Risk management plans have been developed for agomelatine and duloxetine since their release owing to the possibility of rare and severe liver injuries raised by premarketing clinical trials [7, 8]. Notably, these molecules are contraindicated in patients with pre-existing liver disease resulting in hepatic impairment and, to date, agomelatine is the only antidepressant requiring liver monitoring during treatment. Information about antidepressant hepatotoxicity mainly ensues from clinical trials and pharmacovigilance case reports . Observational studies, tailored to evaluate such a risk in real-life conditions, are scarce, have limited sample sizes and mainly focused on duloxetine [9, 10].

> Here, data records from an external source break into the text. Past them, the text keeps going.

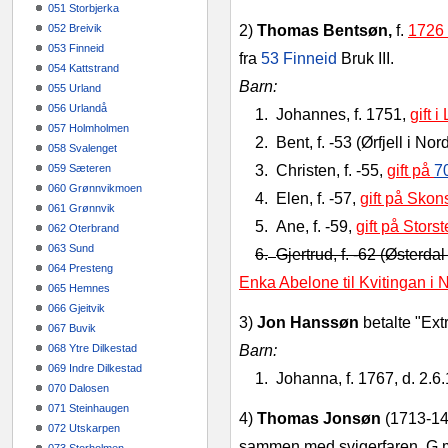
051 Storbjerka
052 Breivik
2)
Thomas Bentsøn,
f.
1726 
053 Finneid
fra
53 Finneid
Bruk III.
054 Kattstrand
Barn:
055 Urland
056 Urlandå
1.
Johannes, f. 1751,
gift 
057 Holmholmen
2.
Bent, f. -53 (Ørfjell i No
058 Svalenget
059 Sæteren
3.
Christen, f. ‑55,
gift på
7
060 Grønnvikmoen
4.
Elen, f. ‑57,
gift på Skon
061 Grønnvik
5.
Ane, f. ‑59,
gift på Stor
062 Oterbrand
063 Sund
6.
Gjertrud, f. ‑62 (Østerda
064 Presteng
Enka Abelone til Kvitingan i
065 Hemnes
066 Gjeitvik
3)
Jon Hanssøn
betalte "Ext
067 Buvik
068 Ytre Dilkestad
Barn:
069 Indre Dilkestad
1.
Johanna, f. 1767, d. 2.6
070 Dalosen
071 Steinhaugen
4)
Thomas Jonsøn
(1713‑14
072 Utskarpen
sammen med svigerfaren. G.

The objective of the present study was to quantify the risk of serious liver injury associated with initiation of SNRIs (venlafaxine, milnacipran and duloxetine) and ‘other antidepressants’ (mianserin, mirtazapine, tianeptine and agomelatine) compared with initiation of SSRIs in real-life practice. Tricyclic antidepressants and monoamine oxidase inhibitors (MAOIs) were outside the scope of the study because of their particular safety profile, justifying their second-line use for the treatment of major depressive disorders.
2.1 Data Sources
A cohort study was conducted using the French national health insurance database [Système National d’Information Inter-Régimes de l’Assurance Maladie (SNIIRAM)]. Individuals were enrolled from January 1, 2010 to June 30, 2015. This health insurance database covers almost the entire French population (65.3 million inhabitants) with different affiliation schemes based on types of employment. For the present study, the data relating to beneficiaries of the main scheme (the general scheme covering approximately 77% of the French population) were used. The SNIIRAM comprehensively records the following with corresponding dates: outpatient drugs [Anatomical Therapeutic Classification (ATC) codes] and medical devices prescribed, reimbursed services and procedures, as well as demographic data such as age, sex, area of residence (postcode), complementary universal health insurance (free access to healthcare for people with an annual income < 50% of the poverty threshold) and date of death. The database does not stipulate the medical indication for each reimbursement. However, it includes information on severe and costly long-term disease (LTD) for which health expenses are fully reimbursed; these are coded according to the International Statistical Classification of Diseases and Related Health Problems, 10th Revision (ICD-10) and the date of LTD diagnosis is recorded. An anonymous unique identifier for each patient links SNIIRAM information to the national hospital discharge database [Programme de Médicalisation des Systèmes d’Information (PMSI)], which covers all hospitals and provides reasons for admission (in the format of the ICD-10) and surgical procedures. Previous observational studies using the SNIIRAM and the PMSI have been published elsewhere [11,12,13,14,15,16,17].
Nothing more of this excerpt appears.